Extracted page text data:

—————

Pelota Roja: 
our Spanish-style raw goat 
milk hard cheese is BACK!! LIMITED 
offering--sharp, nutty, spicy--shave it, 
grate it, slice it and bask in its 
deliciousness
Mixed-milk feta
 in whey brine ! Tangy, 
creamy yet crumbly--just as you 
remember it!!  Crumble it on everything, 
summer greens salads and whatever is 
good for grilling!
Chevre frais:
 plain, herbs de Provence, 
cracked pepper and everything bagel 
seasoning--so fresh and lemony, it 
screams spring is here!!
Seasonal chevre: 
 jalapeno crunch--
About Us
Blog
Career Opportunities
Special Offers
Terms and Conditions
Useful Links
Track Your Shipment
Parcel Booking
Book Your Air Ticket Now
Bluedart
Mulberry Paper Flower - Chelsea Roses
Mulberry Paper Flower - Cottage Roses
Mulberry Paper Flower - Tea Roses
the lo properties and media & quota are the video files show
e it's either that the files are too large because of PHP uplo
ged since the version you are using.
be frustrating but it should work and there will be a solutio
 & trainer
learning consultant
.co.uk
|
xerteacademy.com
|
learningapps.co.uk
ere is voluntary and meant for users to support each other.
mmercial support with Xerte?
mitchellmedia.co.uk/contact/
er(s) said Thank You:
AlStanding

—————

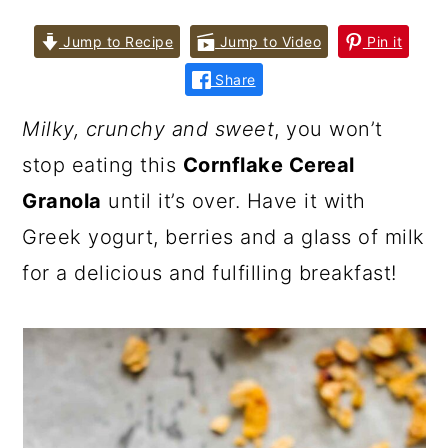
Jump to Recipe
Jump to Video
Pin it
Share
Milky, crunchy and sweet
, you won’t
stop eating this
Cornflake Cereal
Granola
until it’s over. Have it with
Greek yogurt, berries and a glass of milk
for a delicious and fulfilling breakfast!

—————

◆ Problem to solve: How many lines in the entries include the string "Mulberry"? Answer with the number alone.

◆ Solved exercise: 3